В искусство романа ввела Достоевского забытая ныне писательница XVIII века Анна Радклиф. Она утвердила в европейской литературе новый вид романа. Он назывался «готическим» из-за влечения его авторов к рыцарским преданиям средневековья, запечатленным в скульптуре и витражах архитектурной готики. Он назывался «черным» по мрачности сюжета и траурному колориту. Его определяли также как «роман кошмаров и ужасов», поскольку он строился на вещих снах, предчувствиях, гибельных предзнаменованиях. Но весь этот фантастический колорит питался реальными фактами. Необычайное и потрясающее сочеталось здесь с тонким мастерством реалистической живописи, какую показали английские изобразители общественных нравов — Филдинг и Смоллетт.
Техникой такого жуткого и захватывающего повествования Анна Радклиф владела в совершенстве.
Достоевский в раннем детстве «за неумением грамоте» слушал в долгие зимние вечера, «замирая от восторга и ужаса», как родители его читали на сон грядущий многотомные эпопеи английской романистки, а потом бредил во сне, как в горячке.
Образцы такого повествовательного жанра любила, видимо, с юных лет московская купеческая дочка — Маша Нечаева. Как и ее сверстницам, уездным барышням 10-20-х годов,
Ей рано нравились романы,
Они ей заменяли все…
Она и не догадывалась, что своими увлечениями этой авантюрной и чувствительной литературой она уже предопределяла великую деятельность своего резвого и пылкого сынишки, которого называли в семье «настоящий огонь». Можно ли было предвидеть те зарева мысли и чувств, какие зажжет со временем в мировой культуре этот мальчик с Божедомки?
Тульское поместье
Он не знал в раннем детстве открытых горизонтов. Замкнутый больничной оградой, Достоевский почти до отроческих лет был оторван от русского пейзажа. Липовые аллеи вокруг приемных покоев и палат, Марьина роща с ее шатрами и «комедией» — вот первые картины природы, раскрывшиеся будущему художнику-урбанисту.
Только после десятилетнего возраста Достоевский узнал русскую деревню с ее поверьями, обрядами и обычаями.
В 1827 году незначительный чиновник медицинского ведомства М. А. Достоевский получает чин коллежского асессора, предоставлявший потомственное дворянство вместе с правом владеть населенными вотчинами. В 1828 году он записан вместе с семьей в дворянскую книгу Московской губернии. И вскоре в доме Достоевских начинают появляться «сводчики», или факторы, по купле-продаже имений.

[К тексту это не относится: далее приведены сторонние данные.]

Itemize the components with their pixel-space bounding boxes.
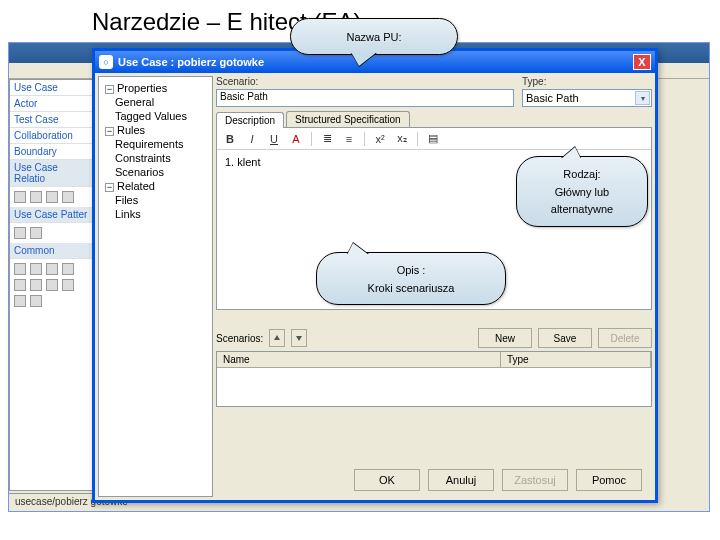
scenarios-label: Scenarios: [216,333,263,344]
bold-button[interactable]: B [221,131,239,147]
property-tree[interactable]: −Properties General Tagged Values −Rules… [98,76,213,497]
tree-node: −Related [101,179,210,193]
help-button[interactable]: Pomoc [576,469,642,491]
type-value: Basic Path [526,92,579,104]
toolbox-icons [10,259,92,311]
tab-structured-spec[interactable]: Structured Specification [286,111,410,127]
separator [311,132,312,146]
toolbox-item[interactable]: Actor [10,96,92,112]
callout-opis: Opis : Kroki scenariusza [316,252,506,305]
tree-node[interactable]: Links [101,207,210,221]
collapse-icon[interactable]: − [105,85,114,94]
separator [364,132,365,146]
apply-button[interactable]: Zastosuj [502,469,568,491]
insert-button[interactable]: ▤ [424,131,442,147]
cancel-button[interactable]: Anuluj [428,469,494,491]
toolbox-icons [10,223,92,243]
dialog-title: Use Case : pobierz gotowke [118,56,264,68]
tree-node[interactable]: General [101,95,210,109]
toolbox-pane: Use Case Actor Test Case Collaboration B… [9,79,93,491]
subscript-button[interactable]: x₂ [393,131,411,147]
column-name[interactable]: Name [217,352,501,368]
toolbox-item[interactable]: Test Case [10,112,92,128]
italic-button[interactable]: I [243,131,261,147]
delete-button[interactable]: Delete [598,328,652,348]
save-button[interactable]: Save [538,328,592,348]
toolbox-item[interactable]: Boundary [10,144,92,160]
move-down-button[interactable] [291,329,307,347]
font-color-button[interactable]: A [287,131,305,147]
column-type[interactable]: Type [501,352,651,368]
ok-button[interactable]: OK [354,469,420,491]
tree-node[interactable]: Scenarios [101,165,210,179]
callout-rodzaj: Rodzaj: Główny lub alternatywne [516,156,648,227]
toolbox-icons [10,187,92,207]
move-up-button[interactable] [269,329,285,347]
ea-right-pane [653,79,709,491]
editor-toolbar: B I U A ≣ ≡ x² x₂ ▤ [217,128,651,150]
tree-node[interactable]: Files [101,193,210,207]
collapse-icon[interactable]: − [105,183,114,192]
type-label: Type: [522,76,652,87]
tree-node: −Rules [101,123,210,137]
scenario-name-input[interactable]: Basic Path [216,89,514,107]
tab-description[interactable]: Description [216,112,284,128]
type-dropdown[interactable]: Basic Path ▾ [522,89,652,107]
collapse-icon[interactable]: − [105,127,114,136]
toolbox-section[interactable]: Use Case Relatio [10,160,92,187]
superscript-button[interactable]: x² [371,131,389,147]
tree-node[interactable]: Requirements [101,137,210,151]
tree-node[interactable]: Constraints [101,151,210,165]
new-button[interactable]: New [478,328,532,348]
scenarios-table[interactable]: Name Type [216,351,652,407]
bullet-list-button[interactable]: ≣ [318,131,336,147]
toolbox-section[interactable]: Common [10,243,92,259]
underline-button[interactable]: U [265,131,283,147]
tree-node[interactable]: Tagged Values [101,109,210,123]
toolbox-item[interactable]: Collaboration [10,128,92,144]
toolbox-section[interactable]: Use Case Patter [10,207,92,223]
tree-node: −Properties [101,81,210,95]
chevron-down-icon[interactable]: ▾ [635,91,650,105]
toolbox-item[interactable]: Use Case [10,80,92,96]
callout-nazwa-pu: Nazwa PU: [290,18,458,55]
scenario-label: Scenario: [216,76,514,87]
tab-strip: Description Structured Specification [216,111,652,128]
numbered-list-button[interactable]: ≡ [340,131,358,147]
use-case-icon: ○ [99,55,113,69]
separator [417,132,418,146]
close-button[interactable]: X [633,54,651,70]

В 1831 году врач Мариинской больницы приобрел в Тульской губернии сельцо Даровое, а в следующем году — соседнюю с ним деревушку Черемошну, что составляло имение в 500 десятин, населенное сотней «душ». Оно обошлось покупателю в 12 тысяч рублей серебром и приобщило его к господствующему классу Российской империи.
Но Даровое оказалось немногим радостнее Божедомки. Крохотный усадебный дом, слепленный из глины и крытый соломой, походил на украинскую мазанку, а за садом расстилалась «довольно мрачная и дикая местность, изрытая оврагами» (по описанию брата писателя).
Современные исследователи этой вотчины Достоевских восстановили печальную картину ее прежнего состояния: скудость почвы, отсутствие рек и лесов, однообразный ландшафт — овраги и кустарники, избенки, крытые соломой, которую снимали в неурожайные годы для прокормления животины, — страшная бедность, темнота и смертность населения, доведенного барщиной до полного разорения. Об этом красноречиво свидетельствуют и письма родителей Федора Михайловича и наблюдения позднейших посетителей маленькой заброшенной усадьбы, где проводил свои школьные вакации Достоевский.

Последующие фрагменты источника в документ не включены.